Two Sides of the Same Coin
Ben opened by drawing a parallel: Think of your pitch deck as the story you’d tell at a cocktail party; high-level, emotional, built to capture interest. Now think of your pro forma as the same story… but told to your CFO or accountant; detailed, structured, numbers-first. Too often, founders build these two assets in isolation. The result?
- Decks that promise scale, but models that show flat revenue
- TAM slides that tout $1B markets, but unit economics that don’t work
- Roadmaps full of hiring plans, with zero associated burn assumptions
Investors don’t need you to be perfect. But they do need you to be cohesive.
Alignment Builds Trust
Ben hammered this point home: “You’re asking someone to give you hundreds of thousands, or millions, of dollars. The least you can do is make sure your story checks out.” He encouraged founders to cross-reference:
- Milestones in the deck vs. timelines in the model
- Headcount plans in the org chart vs. salaries in OpEx
- Use of funds in the narrative vs. cash flow forecasts in the spreadsheet
Every discrepancy is a potential red flag. Every alignment is a signal of thoughtfulness and execution readiness.
Get the Story Straight
Ben outlined a three-part framework for tightening your financial story:
- The Setup
Begin your deck and model with context:- What’s your mission?

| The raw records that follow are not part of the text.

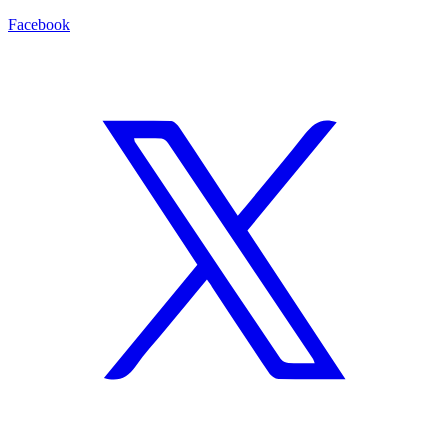
Facebook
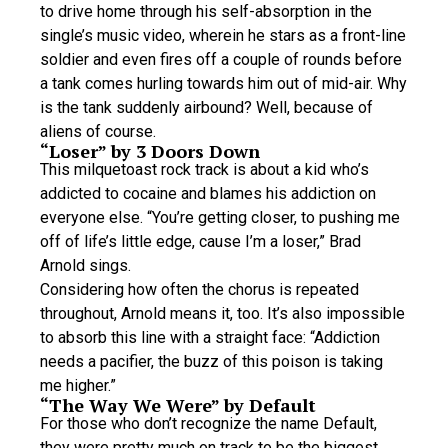
to drive home through his self-absorption in the
single’s music video, wherein he stars as a front-line
soldier and even fires off a couple of rounds before
a tank comes hurling towards him out of mid-air. Why
is the tank suddenly airbound? Well, because of
aliens of course.
“Loser” by 3 Doors Down
This milquetoast rock track is about a kid who’s
addicted to cocaine and blames his addiction on
everyone else. “You’re getting closer, to pushing me
off of life’s little edge, cause I’m a loser,” Brad
Arnold sings.
Considering how often the chorus is repeated
throughout, Arnold means it, too. It’s also impossible
to absorb this line with a straight face: “Addiction
needs a pacifier, the buzz of this poison is taking
me higher.”
“The Way We Were” by Default
For those who don’t recognize the name Default,
they were pretty much on track to be the biggest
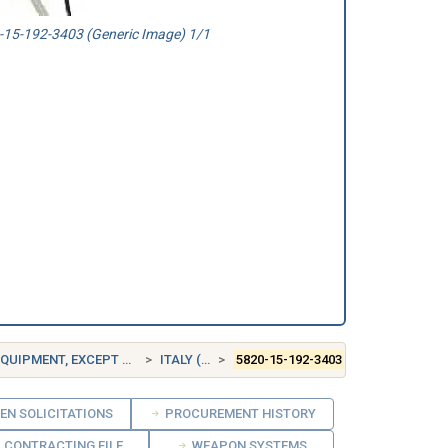
15-192-3403 (Generic Image) 1/1
ENT, EXCEPT AIRBORNE
ITALY (IT)
5820-15-192-3403
EN SOLICITATIONS
PROCUREMENT HISTORY
CONTRACTING FILE
WEAPON SYSTEMS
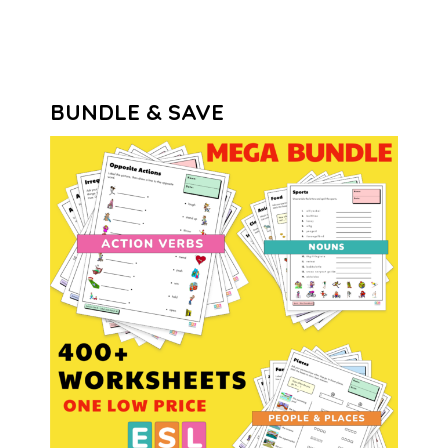
BUNDLE & SAVE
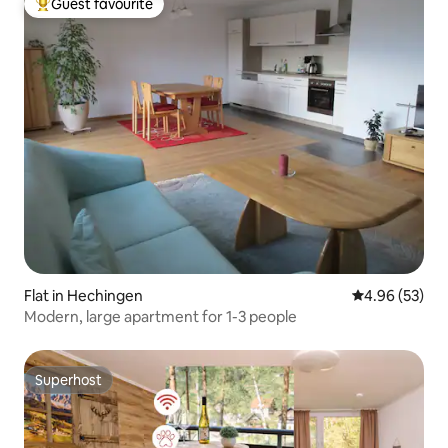
Guest favourite
Top guest favourite
Flat in Hechingen
4.96 out of 5 
4.96 (53)
Modern, large apartment for 1-3 people
Superhost
Superhost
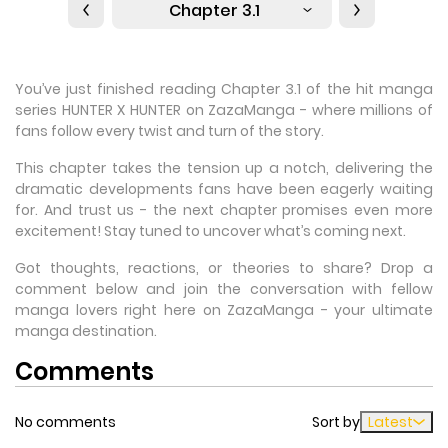
Chapter 3.1
You’ve just finished reading Chapter 3.1 of the hit manga
series HUNTER X HUNTER on ZazaManga - where millions of
fans follow every twist and turn of the story.
This chapter takes the tension up a notch, delivering the
dramatic developments fans have been eagerly waiting
for. And trust us - the next chapter promises even more
excitement! Stay tuned to uncover what’s coming next.
Got thoughts, reactions, or theories to share? Drop a
comment below and join the conversation with fellow
manga lovers right here on ZazaManga - your ultimate
manga destination.
Comments
No comments
Sort by
Latest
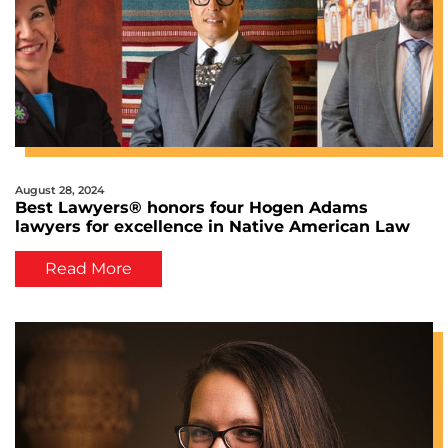
August 28, 2024
Best Lawyers® honors four Hogen Adams
lawyers for excellence in Native American Law
Read More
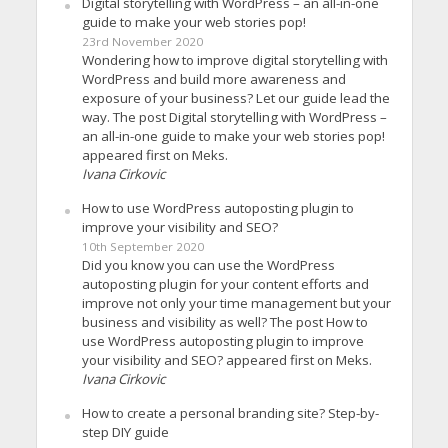
Digital storytelling with WordPress – an all-in-one
guide to make your web stories pop!
23rd November 2020
Wondering how to improve digital storytelling with
WordPress and build more awareness and
exposure of your business? Let our guide lead the
way. The post Digital storytelling with WordPress –
an all-in-one guide to make your web stories pop!
appeared first on Meks.
Ivana Cirkovic
How to use WordPress autoposting plugin to
improve your visibility and SEO?
10th September 2020
Did you know you can use the WordPress
autoposting plugin for your content efforts and
improve not only your time management but your
business and visibility as well? The post How to
use WordPress autoposting plugin to improve
your visibility and SEO? appeared first on Meks.
Ivana Cirkovic
How to create a personal branding site? Step-by-
step DIY guide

- What problem are you solving?
- Who are your customers and how big is the market?
- Your model should reflect your go-to-market assumptions: CAC, sales cycles, conversion rates. These aren’t guesses—they’re hypotheses investors will test.
- The Conflict
Every great story has tension. For startups, it’s usually capital constraints, market shifts, or operational risks.
Ben urged founders to address risks upfront—in both the deck and model—so they appear coachable, not naive. - The Resolution
What happens if you get the money?
Your deck should show how capital fuels progress. Your pro forma should prove it—month by month, line by line.
Common Mistakes (and Easy Fixes)
Ben shared real-world examples of mismatched decks and models, including:
- Raising $2M but only showing how to spend $1.2M
- Promising profitability in 12 months with no OpEx assumptions
- Claiming a 10-person team with no payroll in the forecast
The fix? Work backward. Start with your “ask” slide. Break down exactly what each dollar funds. Then pressure test:
- Do the numbers support the claims?
- Are margins and growth rates realistic for the stage?
- Is the burn rate aligned with your runway?
Tools and Tips
Ben gave practical advice on building your model and deck, including:
- Use a single source of truth. Link your pitch deck visuals (e.g. charts, use of funds) directly to model outputs.
- Avoid vanity metrics. Focus on inputs you can actually control.
- Narrate your assumptions. Don’t hide them—explain them.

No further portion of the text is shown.